Quatre chefs d'accusation sont retenus : plan concerté ou complot, crimes contre la paix, crimes de guerre, crimes contre l'humanité. Les Américains et les Britanniques n'ayant pas connu l'occupation, le crime contre la paix et le plan concerté doivent constituer l'essentiel de l'accusation. En revanche, Français et Soviétiques sont attachés aux crimes de guerre. Ceux-ci étant reconnus depuis la fin du xixe siècle comme passibles de châtiment, leur définition ne présente pas de difficulté. Quant au génocide, il suscite la création du quatrième chef d'accusation, les crimes contre l'humanité, qui signifient expressément « l'assassinat, l'extermination, la réduction en esclavage, la déportation, et tout autre acte inhumain commis contre toutes populations civiles [...] ou bien les persécutions pour des motifs politiques, raciaux ou religieux [...] ». Enfin, les statuts du tribunal international présentent l'originalité de prévoir l'inculpation de certaines organisations du IIIe Reich (SS, SA, Gestapo, Corps des chefs politiques, Haut Commandement des forces armées, Cabinet du Reich).

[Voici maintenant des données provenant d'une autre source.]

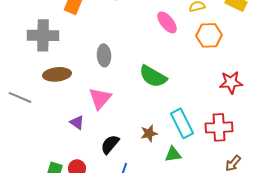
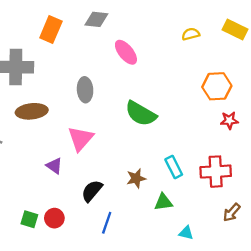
pink ellipse: (167, 22) -> (126, 52), moved
orange hexagon: (209, 35) -> (217, 86), moved
red star: (231, 82) -> (229, 120), size x0.7
cyan rectangle: (182, 123) -> (174, 167), size x0.7

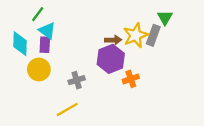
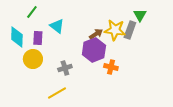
cyan triangle: (47, 31) -> (57, 26), moved
yellow star: (136, 35) -> (115, 30), turned 30
brown arrow: (113, 40) -> (96, 34), turned -32
orange cross: (131, 79) -> (111, 67), turned 32

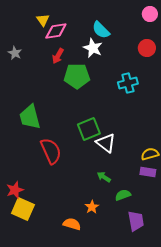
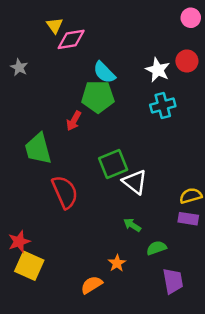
cyan semicircle: (101, 30) -> (104, 72), moved
white star: (93, 48) -> (158, 70), moved
red arrow: (58, 56) -> (74, 121), moved
orange semicircle: (72, 224) -> (92, 285), turned -48

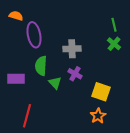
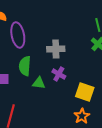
green triangle: (55, 83) -> (39, 83), turned -40

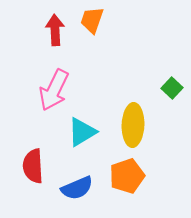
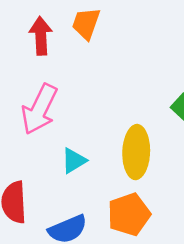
cyan triangle: (82, 132) -> (74, 161), size x0.7

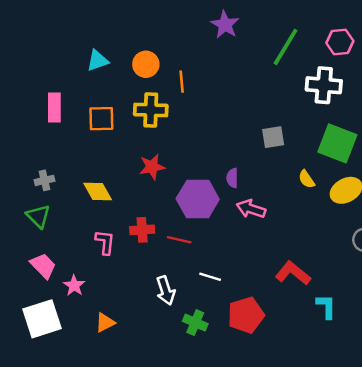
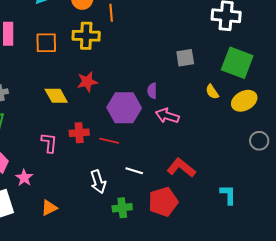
yellow diamond: (98, 192) -> (56, 96), moved
red L-shape: (293, 273) -> (181, 168), moved
green cross: (195, 323) -> (122, 208), turned -30

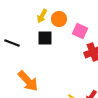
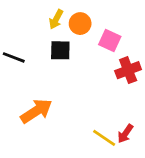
orange arrow: (28, 81) -> (36, 111), turned -80

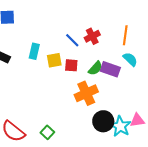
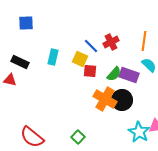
yellow square: (54, 60) -> (80, 59), moved, turned 35
orange cross: (86, 93) -> (105, 99), turned -35
black circle: (103, 121) -> (122, 100), moved
green square: (47, 132) -> (78, 137), moved

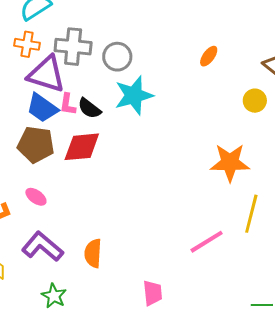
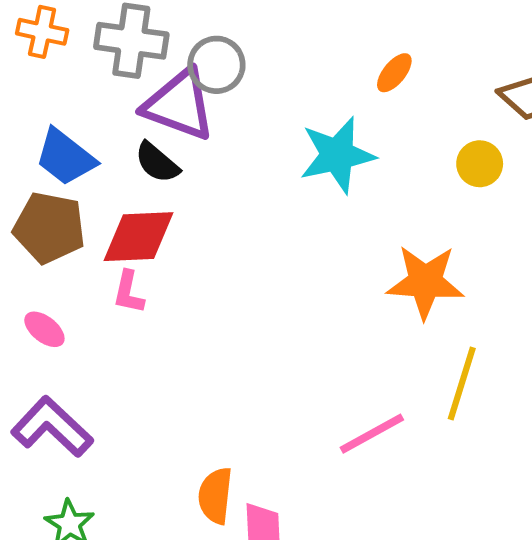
purple triangle: (46, 74) -> (179, 105), moved
cyan star: (134, 95) -> (337, 155), moved
pink L-shape: (68, 104) -> (129, 292), moved
orange semicircle: (93, 253) -> (215, 496), moved

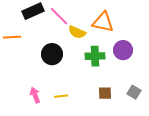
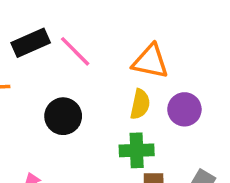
yellow semicircle: (77, 32) -> (140, 104), moved, turned -102
green cross: (95, 56) -> (137, 150), moved

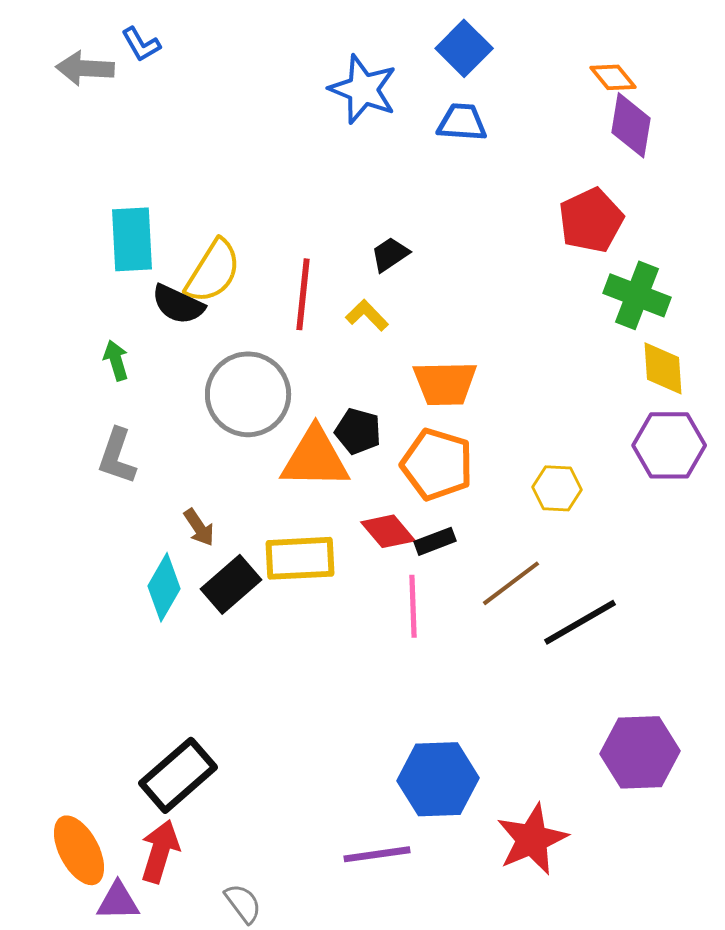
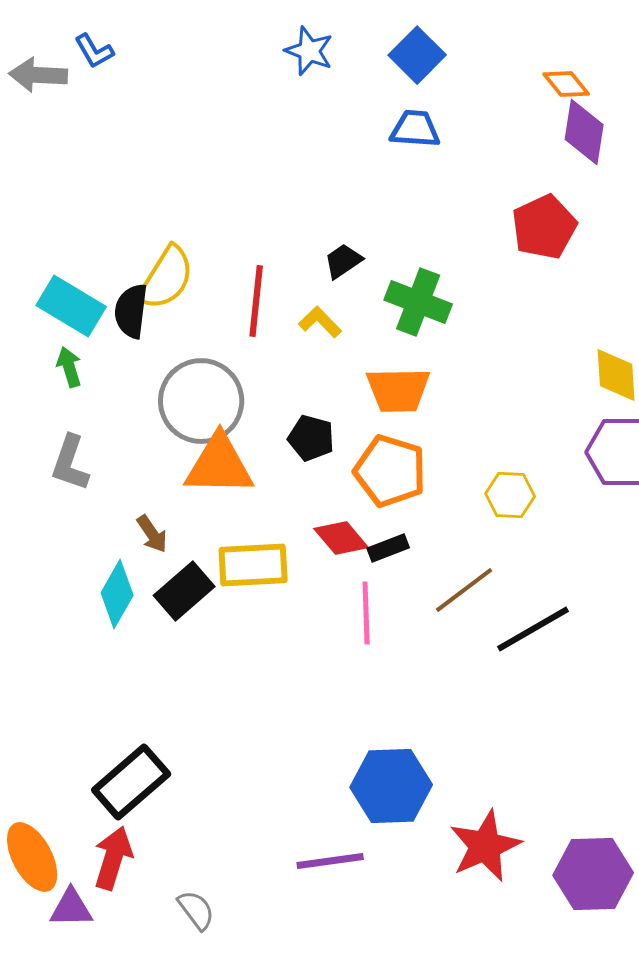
blue star: (363, 89) -> (309, 51), moved, size x0.7
cyan rectangle: (132, 239) -> (71, 306), moved, turned -56
green cross: (637, 295) -> (418, 302), moved
black semicircle: (178, 304) -> (131, 311), turned 72
orange triangle: (315, 458) -> (219, 465), moved
purple hexagon: (640, 752) -> (593, 874), moved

Il reste que le procès de Nuremberg continue aujourd'hui d'être critiqué pour les mêmes raisons qu'il le fut à l'époque : procès des vainqueurs, il est fondé sur une législation rétroactive. En outre, il a écarté le principe de réciprocité (Hiroshima, Dresde, Katyn...). De plus, force est de constater que l'idée d'une juridiction internationale chargée de faire respecter le droit international est restée lettre morte. Cinquante ans après, il n'existe toujours pas de cour criminelle internationale. Sans doute est-ce pour cela qu'à chaque nouvelle guerre (Algérie, Viêt Nam, Irak, ex-Yougoslavie) on évoque Nuremberg sur un mode rhétorique, entre imprécation et nostalgie.

L'année des communistes

Le triomphe politique du communisme en 1945 n'est pas exempt d'une dimension affective qui s'enracine dans le sentiment du salut – né au moment de la capitulation allemande à Stalingrad – et est constamment ravivée à chaque nouvelle offensive victorieuse. À la Libération, personne ne peut ignorer que le lourd tribut payé par les Soviétiques est sans commune mesure avec les pertes britanniques ou américaines. Conséquence la plus visible, et la plus immédiate, les partis communistes voient affluer de nouveaux adhérents, jeunes pour la plupart. La traduction électorale du dynamisme communiste ne se fait pas attendre : les scores obtenus placent les PC en acteurs incontournables de la scène politique, notamment dans les pays est-européens occupés par l'Armée rouge et dans trois autres pays, la France, l'Italie et la Finlande. La défaite de l'Allemagne et du Japon est également perçue comme la défaite du totalitarisme. Le communisme peut donc s'offrir une nouvelle virginité qu'aucune suspicion ne risque d'entacher. Le communisme sera donc un acteur à part entière dans l'extension générale du phénomène démocratique. Les PC n'ont-ils pas été tous étouffés sous la botte nazie et sous l'occupation italienne ? L'extraordinaire progression des forces communistes dès le retour à des conditions politiques normales vaut réponse. On oublie le temps du Komintern – d'ailleurs dissous en 1943 – pour ne plus se souvenir que de l'engagement de l'URSS dans le camp antinazi à l'été 1941, quitte à tirer un trait sur le pacte germano-soviétique d'août 1939.